In preparation for our international study trip to London, Oxford, and Berlin, several trip participants have enrolled in an Independent Study Course, Egypt and the Ancient Near East. Co-taught with Professor Melanie Hull, this 10-week course gives JCCC students a unique opportunity to explore the history, religion, art, culture, politics, language, literature, and the worldview of both Egypt and Mesopotamia concurrently. We are reading primary texts such as Sinuhe and Gilgamesh, digitally exploring museum collections, tracing the developments of the fields of Egyptology and Near Eastern Studies, and examining key objects that we will see on our study trip. For our ancient writing session, we went to scribal school.
The purpose of this exercise was to experiment with different writing instruments to see if we could approximate how a scribe in Mesopotamia might have written on clay. For our first experiment, we used air-dry clay. A few things were immediately evident: 1) It takes many years to train as a scribe in a cuneiform language! While we were all successful at making wedge shapes and lines, our marks were neither uniform nor neat. At least clay is a forgiving medium! 2) The shape of stylus matters. We tried a large, square-ended chopstick, a round-ended skewer, and even mechanical pencils.

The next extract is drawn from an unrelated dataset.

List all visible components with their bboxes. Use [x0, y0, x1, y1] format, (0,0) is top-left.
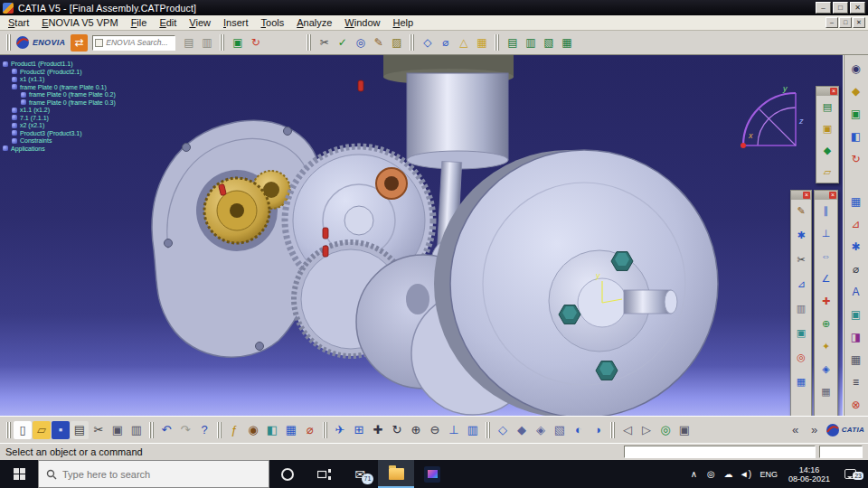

The square-ended chopstick approximated the characteristic wedge shape of cuneiform writing the best.
To make the cylinder seals, we cut a long candle into smaller segments. The students incised their designs with a nail, keeping in mind that the resulting image would appear in raised relief. This gave us all a greater appreciation for the skillful craftsmanship and intricate detail of the ancient cylinder seals.
Museums we will be visiting that hold notable cylinder collections include the Ashmolean Museum and the Pergamon Museum.
I was extremely fortunate that all of the students had taken my Egyptian Hieroglyphs courses prior to enrolling in the Independent Study. Therefore, we could go beyond the Egyptian “alphabet” or writing our names. Instead, we composed words of gratitude for Djehuty (Thoth), the Egyptian god of writing, knowledge, medicine, and magic (among other things!).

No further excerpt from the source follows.